Od czerwca jeszcze częściej polecisz do Kanady i USA. LOT ogłosił właśnie zwiększenie częstotliwości lotów na aż trzech trasach. Przewoźnik postanowił wyjść na przeciw potrzebą klientów. Wszystko to stało się możliwe dzięki zaplanowanym na przyszły rok dostawom nowych dreamlinerów.
Częstsze loty do Ameryki Północnej
Od 1 czerwca 2019 roku LOT zwiększy częstotliwość operacji na trzech trasach. Zmiany dotyczą tras długodystansowych do:
- Toronto – 12 rejsów tygodniowo (obecnie 9)

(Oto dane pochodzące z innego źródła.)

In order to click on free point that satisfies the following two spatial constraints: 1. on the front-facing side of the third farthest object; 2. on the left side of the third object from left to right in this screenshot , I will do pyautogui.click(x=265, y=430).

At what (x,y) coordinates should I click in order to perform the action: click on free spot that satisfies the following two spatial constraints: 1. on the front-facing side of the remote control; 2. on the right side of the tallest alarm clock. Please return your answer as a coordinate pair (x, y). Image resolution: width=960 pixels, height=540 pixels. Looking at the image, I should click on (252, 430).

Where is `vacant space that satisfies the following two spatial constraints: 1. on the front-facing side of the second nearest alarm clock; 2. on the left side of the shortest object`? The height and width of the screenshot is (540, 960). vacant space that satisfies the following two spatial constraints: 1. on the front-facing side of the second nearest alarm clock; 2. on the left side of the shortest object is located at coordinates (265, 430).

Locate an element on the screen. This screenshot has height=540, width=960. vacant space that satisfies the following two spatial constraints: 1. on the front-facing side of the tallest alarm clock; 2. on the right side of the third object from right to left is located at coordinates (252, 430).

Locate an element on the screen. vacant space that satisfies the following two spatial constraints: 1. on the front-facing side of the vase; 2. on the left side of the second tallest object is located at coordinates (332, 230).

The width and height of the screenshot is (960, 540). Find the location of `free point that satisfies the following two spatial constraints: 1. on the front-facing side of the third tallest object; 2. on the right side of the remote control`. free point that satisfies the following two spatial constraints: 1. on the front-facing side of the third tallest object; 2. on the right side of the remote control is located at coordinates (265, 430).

- Los Angeles – 7 rejsów tygodniowo (obecnie 6)
- Newark – 5 rejsów tygodniowo (obecnie 4)
Te zmiany nie byłyby możliwe gdyby nie oczekiwane dostawy nowych samolotów. W przyszłym roku flota dalekodystansowa ma się wzbogacić o cztery nowe dreamlinery 787-9. Dzisiaj LOT ma w swojej flocie 11 dreamlinerów, z czego osiem w wersji 787-8 (z 252 fotelami dla pasażerów) i trzy 787-9 (294 fotele). Trzy nowe maszyny mają wzmocnić flotę do końca maja 2019 roku. Wszystkie zamówione samoloty mają zwiększyć możliwości przewozowe przewoźnika aż o 40 procent.
Jak mówi Robert Ludera, dyr. Biura Siatki LOT-u:
Ameryka Północna, czyli Stany Zjednoczone i Kanada, to nasze kluczowe rynki dalekodystansowe. Poprawa oferty pasażerskiej na tych kierunkach wpisuje się w obowiązującą strategię LOT-u na lata 2016-2020, która zakłada rozwój portu przesiadkowego na Lotnisku Chopina w Warszawie.
Lot ma obecnie w swojej siatce 14 długodystansowych połączeń. 9 z nich to rejsy do Ameryki Północnej realizowane z Warszawy, Krakowa, Rzeszowa oraz Budapesztu. Z LOT polecisz również do Tokio, Seulu, Singapuru oraz Pekinu.